### Exercise brief
In the data below, which lines hold the word "pour"? Copy them.

### Dataset records
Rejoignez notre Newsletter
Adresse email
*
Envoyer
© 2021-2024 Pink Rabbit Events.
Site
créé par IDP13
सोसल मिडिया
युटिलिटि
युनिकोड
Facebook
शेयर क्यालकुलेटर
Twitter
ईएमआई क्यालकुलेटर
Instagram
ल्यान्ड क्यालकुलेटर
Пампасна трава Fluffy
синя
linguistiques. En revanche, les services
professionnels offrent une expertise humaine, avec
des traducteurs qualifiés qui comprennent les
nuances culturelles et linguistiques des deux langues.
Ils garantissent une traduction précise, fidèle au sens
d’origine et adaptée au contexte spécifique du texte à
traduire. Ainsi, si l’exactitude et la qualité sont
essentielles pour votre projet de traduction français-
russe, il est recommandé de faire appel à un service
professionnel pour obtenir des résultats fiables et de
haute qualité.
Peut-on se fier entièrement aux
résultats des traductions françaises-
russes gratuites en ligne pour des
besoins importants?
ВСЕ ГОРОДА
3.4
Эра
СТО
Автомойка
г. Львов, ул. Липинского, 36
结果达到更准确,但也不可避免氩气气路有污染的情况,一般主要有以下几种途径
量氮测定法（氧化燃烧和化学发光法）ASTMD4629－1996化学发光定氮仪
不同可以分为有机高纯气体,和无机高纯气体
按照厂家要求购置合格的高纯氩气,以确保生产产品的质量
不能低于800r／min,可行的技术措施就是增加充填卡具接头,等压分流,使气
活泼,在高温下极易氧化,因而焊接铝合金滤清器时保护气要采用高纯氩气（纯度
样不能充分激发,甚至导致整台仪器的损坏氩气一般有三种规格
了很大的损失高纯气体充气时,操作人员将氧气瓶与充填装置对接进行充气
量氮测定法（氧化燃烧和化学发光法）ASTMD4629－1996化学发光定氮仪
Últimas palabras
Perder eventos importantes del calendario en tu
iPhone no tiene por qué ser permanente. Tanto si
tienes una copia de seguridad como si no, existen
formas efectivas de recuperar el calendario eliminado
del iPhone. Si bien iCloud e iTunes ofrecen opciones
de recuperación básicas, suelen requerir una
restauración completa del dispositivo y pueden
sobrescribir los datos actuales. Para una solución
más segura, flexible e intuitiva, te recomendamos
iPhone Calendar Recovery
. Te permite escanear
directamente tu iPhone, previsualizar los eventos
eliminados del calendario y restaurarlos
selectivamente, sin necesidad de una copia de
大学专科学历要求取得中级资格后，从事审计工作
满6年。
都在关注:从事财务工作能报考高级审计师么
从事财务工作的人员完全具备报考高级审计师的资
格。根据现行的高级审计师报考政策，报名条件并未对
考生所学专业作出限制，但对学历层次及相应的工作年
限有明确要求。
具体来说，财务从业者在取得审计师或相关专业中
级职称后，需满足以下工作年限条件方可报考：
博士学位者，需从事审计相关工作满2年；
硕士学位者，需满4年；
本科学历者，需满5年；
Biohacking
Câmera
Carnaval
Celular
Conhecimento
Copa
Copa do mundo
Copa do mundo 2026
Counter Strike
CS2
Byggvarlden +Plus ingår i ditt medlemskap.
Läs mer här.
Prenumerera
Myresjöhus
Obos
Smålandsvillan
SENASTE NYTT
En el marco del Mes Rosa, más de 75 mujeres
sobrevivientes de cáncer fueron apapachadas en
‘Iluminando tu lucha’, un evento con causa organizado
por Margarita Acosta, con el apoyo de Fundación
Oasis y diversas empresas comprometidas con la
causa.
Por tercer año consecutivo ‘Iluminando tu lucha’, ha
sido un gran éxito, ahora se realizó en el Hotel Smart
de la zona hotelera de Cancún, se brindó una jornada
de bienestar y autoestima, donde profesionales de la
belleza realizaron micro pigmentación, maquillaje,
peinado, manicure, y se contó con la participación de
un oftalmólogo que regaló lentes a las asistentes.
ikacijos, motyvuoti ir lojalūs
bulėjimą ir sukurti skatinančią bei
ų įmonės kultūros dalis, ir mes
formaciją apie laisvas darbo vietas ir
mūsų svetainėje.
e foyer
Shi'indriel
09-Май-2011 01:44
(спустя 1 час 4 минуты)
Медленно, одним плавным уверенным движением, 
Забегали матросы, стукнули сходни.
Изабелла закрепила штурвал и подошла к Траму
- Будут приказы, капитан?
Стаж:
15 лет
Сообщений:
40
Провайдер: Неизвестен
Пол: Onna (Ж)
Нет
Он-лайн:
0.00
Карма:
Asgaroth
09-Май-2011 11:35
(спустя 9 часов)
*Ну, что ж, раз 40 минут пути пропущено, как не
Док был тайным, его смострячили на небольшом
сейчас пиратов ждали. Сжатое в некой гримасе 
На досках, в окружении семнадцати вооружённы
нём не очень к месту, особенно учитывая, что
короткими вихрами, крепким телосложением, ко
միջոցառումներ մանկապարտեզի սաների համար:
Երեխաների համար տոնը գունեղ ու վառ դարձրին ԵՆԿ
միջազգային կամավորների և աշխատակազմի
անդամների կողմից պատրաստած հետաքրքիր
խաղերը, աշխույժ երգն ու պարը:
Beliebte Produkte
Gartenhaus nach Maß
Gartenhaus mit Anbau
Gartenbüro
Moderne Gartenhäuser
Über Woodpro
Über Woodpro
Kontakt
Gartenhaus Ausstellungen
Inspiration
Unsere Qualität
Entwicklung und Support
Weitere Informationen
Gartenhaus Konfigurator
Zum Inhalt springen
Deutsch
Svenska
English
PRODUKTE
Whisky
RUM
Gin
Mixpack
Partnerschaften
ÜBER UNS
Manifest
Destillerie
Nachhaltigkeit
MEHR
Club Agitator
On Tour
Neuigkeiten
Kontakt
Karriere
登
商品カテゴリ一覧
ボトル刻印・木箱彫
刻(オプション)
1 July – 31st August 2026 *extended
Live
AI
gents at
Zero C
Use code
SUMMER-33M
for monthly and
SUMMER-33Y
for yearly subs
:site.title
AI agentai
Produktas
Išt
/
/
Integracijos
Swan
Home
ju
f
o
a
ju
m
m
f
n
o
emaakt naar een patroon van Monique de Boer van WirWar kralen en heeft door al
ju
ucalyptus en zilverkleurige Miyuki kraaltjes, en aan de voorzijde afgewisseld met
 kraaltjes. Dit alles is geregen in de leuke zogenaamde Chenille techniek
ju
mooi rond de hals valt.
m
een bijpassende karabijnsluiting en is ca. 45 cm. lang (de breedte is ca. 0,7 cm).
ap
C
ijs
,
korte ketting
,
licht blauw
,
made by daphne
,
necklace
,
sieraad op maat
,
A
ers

### Response
essentielles pour votre projet de traduction français-
professionnel pour obtenir des résultats fiables et de
russes gratuites en ligne pour des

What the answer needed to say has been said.